- **What is needed**
Keep the wording of each record exactly the same when you repeat it, and leave out pictures.

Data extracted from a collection
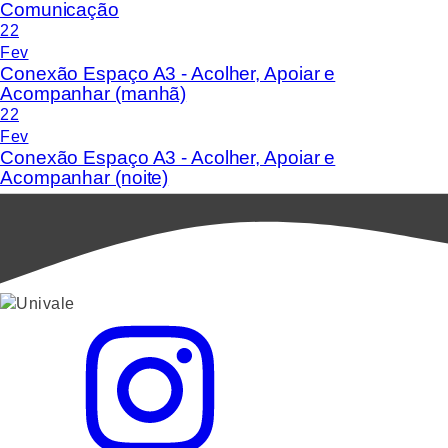
Comunicação
22
Fev
Conexão Espaço A3 - Acolher, Apoiar e
Acompanhar (manhã)
22
Fev
Conexão Espaço A3 - Acolher, Apoiar e
Acompanhar (noite)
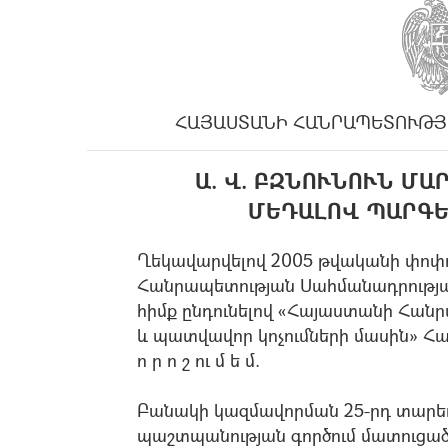
ՀԱՅԱՍՏԱՆԻ ՀԱՆՐԱՊԵՏՈՒԹՅ
Ա. Վ. ԲԶՆՈՒՆՈՒՆ Մ
ՄԵԴԱԼՈՎ ՊԱՐԳԵ
Ղեկավարվելով 2005 թվականի փոփ
Հանրապետության Սահմանադրության
հիմք ընդունելով «Հայաստանի Հա
և պատվավոր կոչումների մասին» Հ
ո ր ո շ ու մ ե մ.
Բանակի կազմավորման 25-րդ տարեդ
պաշտպանության գործում մատուցած 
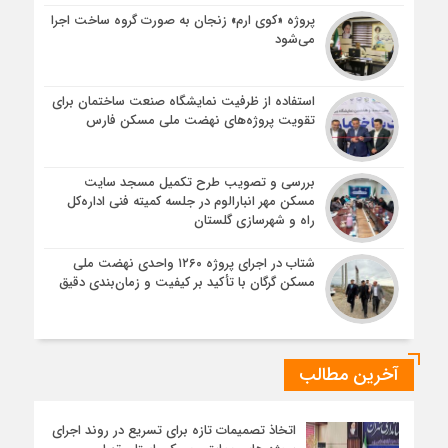
پروژه «کوی ارم» زنجان به صورت گروه ساخت اجرا
می‌شود
استفاده از ظرفیت نمایشگاه صنعت ساختمان برای
تقویت پروژه‌های نهضت ملی مسکن فارس
بررسی و تصویب طرح تکمیل مسجد سایت
مسکن مهر انبارالوم در جلسه کمیته فنی اداره‌کل
راه و شهرسازی گلستان
شتاب در اجرای پروژه ۱۲۶۰ واحدی نهضت ملی
مسکن گرگان با تأکید بر کیفیت و زمان‌بندی دقیق
آخرین مطالب
اتخاذ تصمیمات تازه برای تسریع در روند اجرای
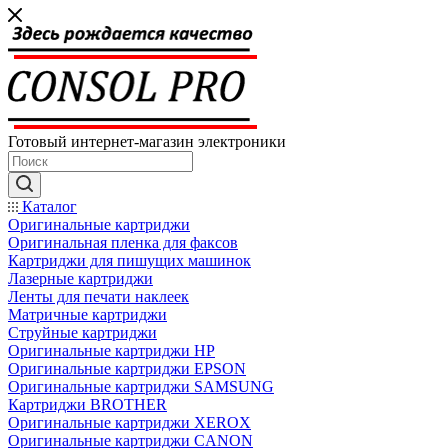
Готовый интернет-магазин электроники
Каталог
Оригинальные картриджи
Оригинальная пленка для факсов
Картриджи для пишущих машинок
Лазерные картриджи
Ленты для печати наклеек
Матричные картриджи
Струйные картриджи
Оригинальные картриджи HP
Оригинальные картриджи EPSON
Оригинальные картриджи SAMSUNG
Картриджи BROTHER
Оригинальные картриджи XEROX
Оригинальные картриджи CANON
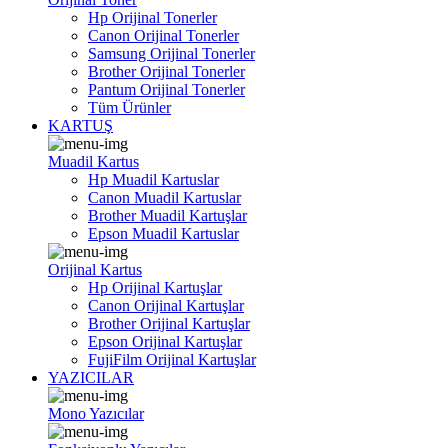
Hp Orijinal Tonerler
Canon Orijinal Tonerler
Samsung Orijinal Tonerler
Brother Orijinal Tonerler
Pantum Orijinal Tonerler
Tüm Ürünler
KARTUŞ
Muadil Kartus
Hp Muadil Kartuslar
Canon Muadil Kartuslar
Brother Muadil Kartuşlar
Epson Muadil Kartuslar
Orijinal Kartus
Hp Orijinal Kartuşlar
Canon Orijinal Kartuşlar
Brother Orijinal Kartuşlar
Epson Orijinal Kartuşlar
FujiFilm Orijinal Kartuşlar
YAZICILAR
Mono Yazıcılar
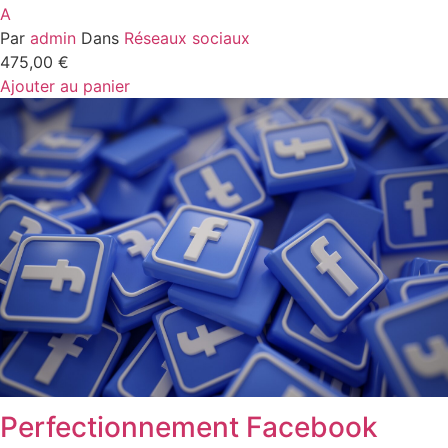
A
Par
admin
Dans
Réseaux sociaux
475,00
€
Ajouter au panier
Perfectionnement Facebook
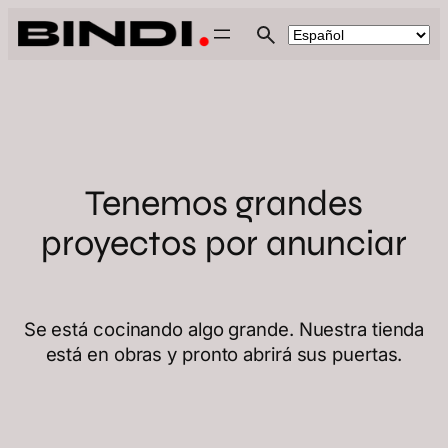
Tenemos grandes
proyectos por anunciar
Se está cocinando algo grande. Nuestra tienda
está en obras y pronto abrirá sus puertas.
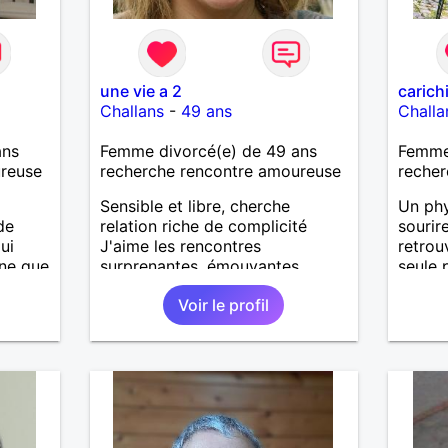
une vie a 2
carich
Challans
-
49 ans
Challa
ans
Femme divorcé(e) de 49 ans
Femme
ureuse
recherche rencontre amoureuse
recher
Sensible et libre, cherche
Un phy
de
relation riche de complicité
sourire
ui
J'aime les rencontres
retrou
gne que
surprenantes, émouvantes,
seule 
bouleversantes!
Voir le profil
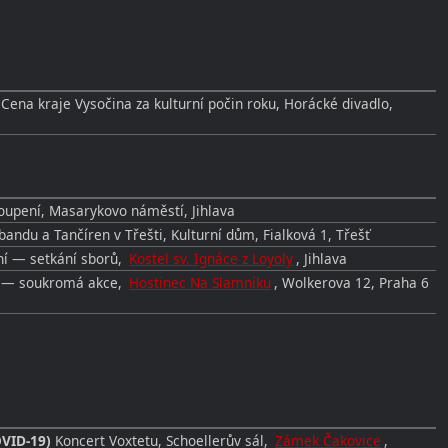
- Cena kraje Vysočina za kulturní počin roku, Horácké divadlo,
oupení, Masarykovo náměstí, Jihlava
bandu a Tančíren v Třešti, Kulturní dům, Fialková 1, Třešť
ní — setkání sborů,
Kostel sv. Ignáce z Loyoly
, Jihlava
a — soukromá akce,
Hostinec Na Slamníku
, Wolkerova 12, Praha 6
VID-19)
Koncert Voxtetu, Schoellerův sál,
Zámek Čakovice
,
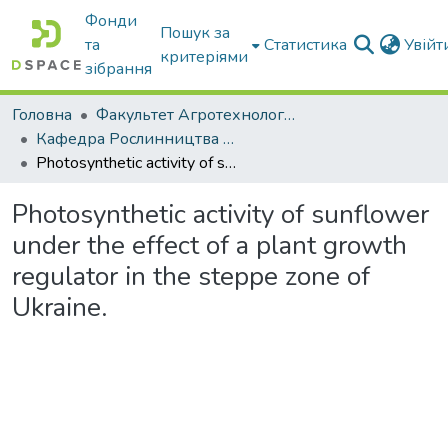
Фонди
Пошук за
та
Статистика
Увій
критеріями
зібрання
Головна
Факультет Агротехнологій та екології
Кафедра Рослинництва та садівництва ім. професора В.В. Калитки
Photosynthetic activity of sunflower under the effect of a plant growth regulator in the steppe zone of Ukraine.
Photosynthetic activity of sunflower
under the effect of a plant growth
regulator in the steppe zone of
Ukraine.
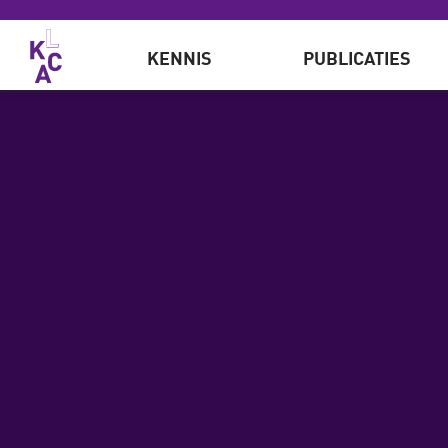
Overslaan en naar de inhoud gaan
KENNIS
PUBLICATIES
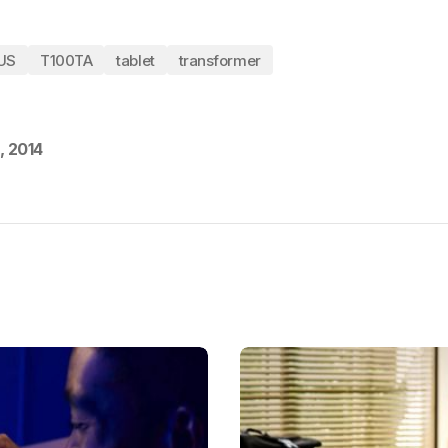
US
T100TA
tablet
transformer
, 2014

- **Solution to this task**
Comunicação
22
Fev
Conexão Espaço A3 - Acolher, Apoiar e
Acompanhar (manhã)
22
Fev
Conexão Espaço A3 - Acolher, Apoiar e
Acompanhar (noite)
ՀԱՅԱՍՏԱՆԻ ՀԱՆՐԱՊԵՏՈՒԹՅ
Ա. Վ. ԲԶՆՈՒՆՈՒՆ Մ
ՄԵԴԱԼՈՎ ՊԱՐԳԵ
Ղեկավարվելով 2005 թվականի փոփ
Հանրապետության Սահմանադրության
հիմք ընդունելով «Հայաստանի Հա
և պատվավոր կոչումների մասին» Հ
ո ր ո շ ու մ ե մ.
Բանակի կազմավորման 25-րդ տարեդ
պաշտպանության գործում մատուցած 
پروژه «کوی ارم» زنجان به صورت گروه ساخت اجرا
می‌شود
استفاده از ظرفیت نمایشگاه صنعت ساختمان برای
تقویت پروژه‌های نهضت ملی مسکن فارس
بررسی و تصویب طرح تکمیل مسجد سایت
مسکن مهر انبارالوم در جلسه کمیته فنی اداره‌کل
راه و شهرسازی گلستان
شتاب در اجرای پروژه ۱۲۶۰ واحدی نهضت ملی
مسکن گرگان با تأکید بر کیفیت و زمان‌بندی دقیق
آخرین مطالب
اتخاذ تصمیمات تازه برای تسریع در روند اجرای
Готовый интернет-магазин электроники
Каталог
Оригинальные картриджи
Оригинальная пленка для факсов
Картриджи для пишущих машинок
Лазерные картриджи
Ленты для печати наклеек
Матричные картриджи
Струйные картриджи
Оригинальные картриджи HP
Оригинальные картриджи EPSON
Оригинальные картриджи SAMSUNG
Картриджи BROTHER
Оригинальные картриджи XEROX
Оригинальные картриджи CANON
Hp Orijinal Tonerler
Canon Orijinal Tonerler
Samsung Orijinal Tonerler
Brother Orijinal Tonerler
Pantum Orijinal Tonerler
Tüm Ürünler
KARTUŞ
Muadil Kartus
Hp Muadil Kartuslar
Canon Muadil Kartuslar
Brother Muadil Kartuşlar
Epson Muadil Kartuslar
Orijinal Kartus
Hp Orijinal Kartuşlar
Canon Orijinal Kartuşlar
Brother Orijinal Kartuşlar
Epson Orijinal Kartuşlar
FujiFilm Orijinal Kartuşlar
YAZICILAR
Mono Yazıcılar
A
Par
admin
Dans
Réseaux sociaux
475,00
€
Ajouter au panier
Perfectionnement Facebook
Tenemos grandes
proyectos por anunciar
Se está cocinando algo grande. Nuestra tienda
está en obras y pronto abrirá sus puertas.
une vie a 2
carich
Challans
-
49 ans
Challa
ans
Femme divorcé(e) de 49 ans
Femme
ureuse
recherche rencontre amoureuse
recher
Sensible et libre, cherche
Un phy
de
relation riche de complicité
sourire
ui
J'aime les rencontres
retrou
gne que
surprenantes, émouvantes,
seule 
bouleversantes!
Voir le profil
- Cena kraje Vysočina za kulturní počin roku, Horácké divadlo,
oupení, Masarykovo náměstí, Jihlava
bandu a Tančíren v Třešti, Kulturní dům, Fialková 1, Třešť
ní — setkání sborů,
Kostel sv. Ignáce z Loyoly
, Jihlava
a — soukromá akce,
Hostinec Na Slamníku
, Wolkerova 12, Praha 6
VID-19)
Koncert Voxtetu, Schoellerův sál,
Zámek Čakovice
,
Фонди
Пошук за
та
Статистика
Увій
критеріями
зібрання
Головна
Факультет Агротехнологій та екології
Кафедра Рослинництва та садівництва ім. професора В.В. Калитки
Photosynthetic activity of sunflower under the effect of a plant growth regulator in the steppe zone of Ukraine.
Photosynthetic activity of sunflower
under the effect of a plant growth
regulator in the steppe zone of
Ukraine.
Overslaan en naar de inhoud gaan
KENNIS
PUBLICATIES
US
T100TA
tablet
transformer
, 2014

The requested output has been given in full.